Denial of Democracy

Image Source: Youth Ki Awaaz

Democracy is said to have brought self-determination to the people. The will of the people is understood to be paramount for an active running of any democracy.  Today paradoxically, there is a denial of democracy in the name of democracy. The will of the people has become insignificant as our political leaders and their parties appear to bow down at the altar of crony capitalism. People in Goa have no option but to hit the roads to actualize their fundamental right to self determinism. In recent days, the Mopa airport, Tiracol golf course, and MOI struggle demonstrate how a denial of democracy is forced on innocent people of Goa. Under Colonialism, we did not enjoy self-determinism and now in a free India, we are steadily experience a strangulating loss of democracy. The free market economy and the policies of IMF and the World Bank have imposed several un-freedoms on our duly elected Governments leading to the weakening of democracy and consequent growth of the corporate colonization of our country.  We seem to have forgotten the politics of re-distribution of the yester years. The politics of ‘Roti, Kapda and Makan’ and ‘Bizli, Sadak and Panni’ is long forgotten. The poor are forgotten and do not seem to count in our country.   

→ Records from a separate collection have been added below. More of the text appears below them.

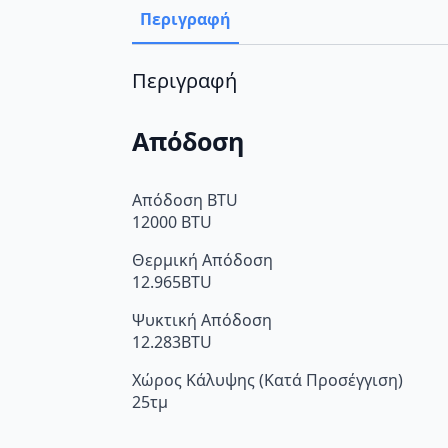
Περιγραφή
Περιγραφή
Απόδοση
Απόδοση BTU
12000 BTU
Θερμική Απόδοση
12.965BTU
Ψυκτική Απόδοση
12.283BTU
Χώρος Κάλυψης (Κατά Προσέγγιση)
25τμ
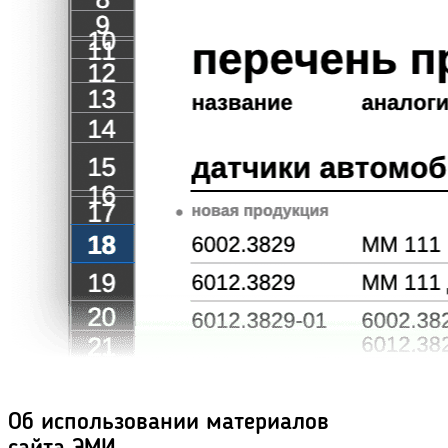
Об использовании материалов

Therefore, the denial of democracy to the people has to be studied with profound attention. The chief issues that concern us in Goa today can be viewed within this tragic denial of democracy to the people of Goa. The doors are closed to the vibrant will of the people. Such a closure indicates the rise of totalitarianism. The spirit of democracy remains open to the will of people while totalitarianism remains closed to the good of the people. Totalitarian tendencies opt for the primacy of culture over its people.  In the context of struggle for MOI, we can clearly trace the denial of democracy. The parents do not enjoy freedom and self-determinism to choose the medium of instruction for their children at the primary level. What is happening in our society seem to mimic the colonizers. Like the colonizers, there seem to be some self-appointed cultural police who are out to civilize the ‘barbaric’ masses. They pose as the guardians of our national culture and languages and opine that the poor who flock to the government aided schools have to opt for regional languages. Paradoxically, this civilizing mission only targets the poor who also nurture aspirations like their rich counterparts who study in the English medium private schools. This appears to be a cultural imperialism of those who are already intoxicated on English and push the burden of looking after the national language on the poor while the rich can freely educate their wards in sophisticated and pedagogically scientific private English Medium schools. 

It appears that we have decided that poor has no right to educate children in English medium schools. If they dare to ask the government, they are dammed as anti-nationals. While the rich can transmute and appear nationalistic, the poor have to prove their national character. Our society seems to bend forward and forget the rich people educating their children in the medium that is deemed by the mimic men of the colonizers as anti-nationals. But because they pay for their education, their act that is otherwise an anti-national is washed clean of all stains of anti-nationalism. Their double standards become visible because they bend backward and force the Government to deny the opportunity for educate the children of the poor in English. This new politics of re-distribution tilting towards the rich, seems to deceive us that English taught in private schools in Goa transubstantiates into patriotism while the same when taught in the government aided school is anti-national and will promote the death of regional language. Language does not need schools to survive but it needs the speakers. If the speakers go away from the language, no school can save it.   Hence, it is important to understand how our issues are complex. We need to examine how a denial forced on the poor of all religious persuasions is construed    as denial for the Catholics and thus milked to feed the libido of communal forces as well as cultural police that mimic the colonizers. There are several problems with our education policy in Goa. Education in the local languages has the problem of the bridge. One cannot easily move with English education at the secondary level as well as it does inspire confidence that it will provide opportunities to make a living on the future.  Hence, we have no option but to view the denial of freedom of choice of the medium of instruction is nothing but a denial of democracy. Hence, let us understand the complexity of the issue at hand and save our democracy in Goa.